» WHAT YOU SHOULD DO: Leave out the pictures and set down exactly the lines from the start of the listing through the one with "América independente. Um", both included.

» SUPPLIED MATERIAL:

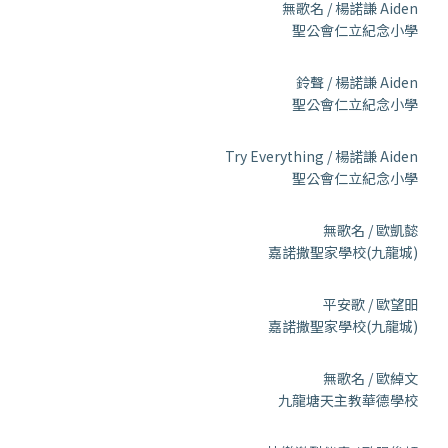
無歌名 / 楊諾謙 Aiden
聖公會仁立紀念小學
鈴聲 / 楊諾謙 Aiden
聖公會仁立紀念小學
Try Everything / 楊諾謙 Aiden
聖公會仁立紀念小學
無歌名 / 歐凱懿
嘉諾撒聖家學校(九龍城)
平安歌 / 歐望昍
嘉諾撒聖家學校(九龍城)
無歌名 / 歐綽文
九龍塘天主教華德學校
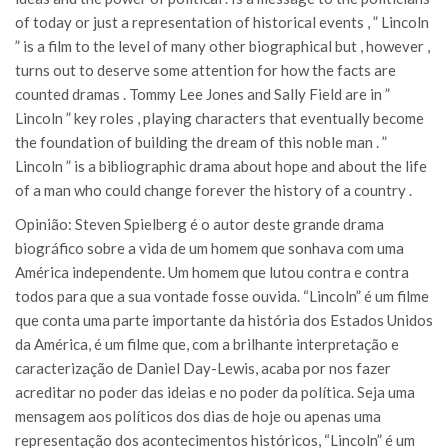
of today or just a representation of historical events , ” Lincoln
” is a film to the level of many other biographical but , however ,
turns out to deserve some attention for how the facts are
counted dramas . Tommy Lee Jones and Sally Field are in ”
Lincoln ” key roles , playing characters that eventually become
the foundation of building the dream of this noble man . ”
Lincoln ” is a bibliographic drama about hope and about the life
of a man who could change forever the history of a country .
Opinião: Steven Spielberg é o autor deste grande drama
biográfico sobre a vida de um homem que sonhava com uma
América independente. Um homem que lutou contra e contra
todos para que a sua vontade fosse ouvida. “Lincoln” é um filme
que conta uma parte importante da história dos Estados Unidos
da América, é um filme que, com a brilhante interpretação e
caracterização de Daniel Day-Lewis, acaba por nos fazer
acreditar no poder das ideias e no poder da política. Seja uma
mensagem aos políticos dos dias de hoje ou apenas uma
representação dos acontecimentos históricos, “Lincoln” é um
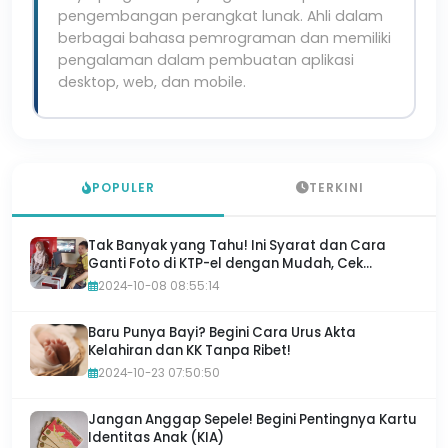
pengembangan perangkat lunak. Ahli dalam
berbagai bahasa pemrograman dan memiliki
pengalaman dalam pembuatan aplikasi
desktop, web, dan mobile.
POPULER
TERKINI
Tak Banyak yang Tahu! Ini Syarat dan Cara
Ganti Foto di KTP-el dengan Mudah, Cek
Sekarang!
2024-10-08 08:55:14
Baru Punya Bayi? Begini Cara Urus Akta
Kelahiran dan KK Tanpa Ribet!
2024-10-23 07:50:50
Jangan Anggap Sepele! Begini Pentingnya Kartu
Identitas Anak (KIA)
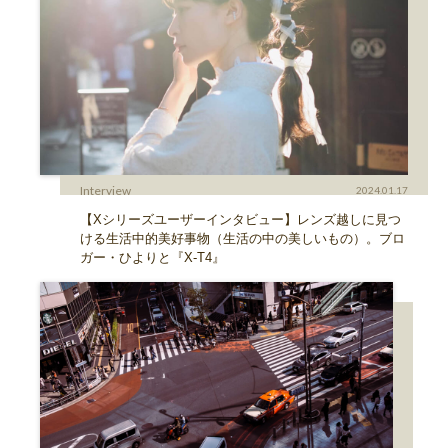
Interview
2024.01.17
【Xシリーズユーザーインタビュー】レンズ越しに見つ
ける生活中的美好事物（生活の中の美しいもの）。ブロ
ガー・ひよりと『X-T4』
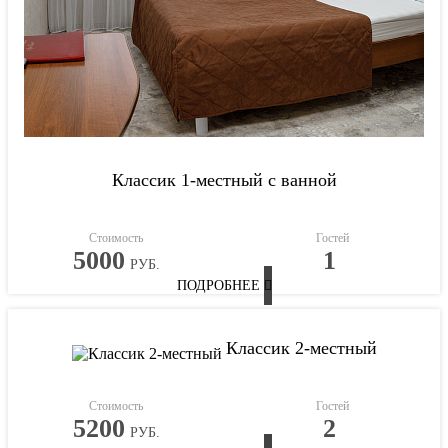
Классик 1-местный с ванной
Стоимость
Гостей
5000
1
РУБ.
ПОДРОБНЕЕ
Классик 2-местный
Стоимость
Гостей
5200
2
РУБ.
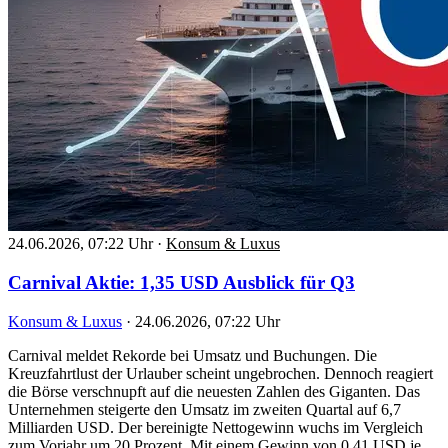
24.06.2026, 07:22 Uhr
·
Konsum & Luxus
Carnival Aktie: 1,35 USD Ausblick für Q3
Konsum & Luxus
·
24.06.2026, 07:22 Uhr
Carnival meldet Rekorde bei Umsatz und Buchungen. Die
Kreuzfahrtlust der Urlauber scheint ungebrochen. Dennoch reagiert
die Börse verschnupft auf die neuesten Zahlen des Giganten. Das
Unternehmen steigerte den Umsatz im zweiten Quartal auf 6,7
Milliarden USD. Der bereinigte Nettogewinn wuchs im Vergleich
zum Vorjahr um 20 Prozent. Mit einem Gewinn von 0,41 USD je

» SOLUTION TO THE PROBLEM:
無歌名 / 楊諾謙 Aiden
聖公會仁立紀念小學
鈴聲 / 楊諾謙 Aiden
聖公會仁立紀念小學
Try Everything / 楊諾謙 Aiden
聖公會仁立紀念小學
無歌名 / 歐凱懿
嘉諾撒聖家學校(九龍城)
平安歌 / 歐望昍
嘉諾撒聖家學校(九龍城)
無歌名 / 歐綽文
九龍塘天主教華德學校
of today or just a representation of historical events , ” Lincoln
” is a film to the level of many other biographical but , however ,
turns out to deserve some attention for how the facts are
counted dramas . Tommy Lee Jones and Sally Field are in ”
Lincoln ” key roles , playing characters that eventually become
the foundation of building the dream of this noble man . ”
Lincoln ” is a bibliographic drama about hope and about the life
of a man who could change forever the history of a country .
Opinião: Steven Spielberg é o autor deste grande drama
biográfico sobre a vida de um homem que sonhava com uma
América independente. Um homem que lutou contra e contra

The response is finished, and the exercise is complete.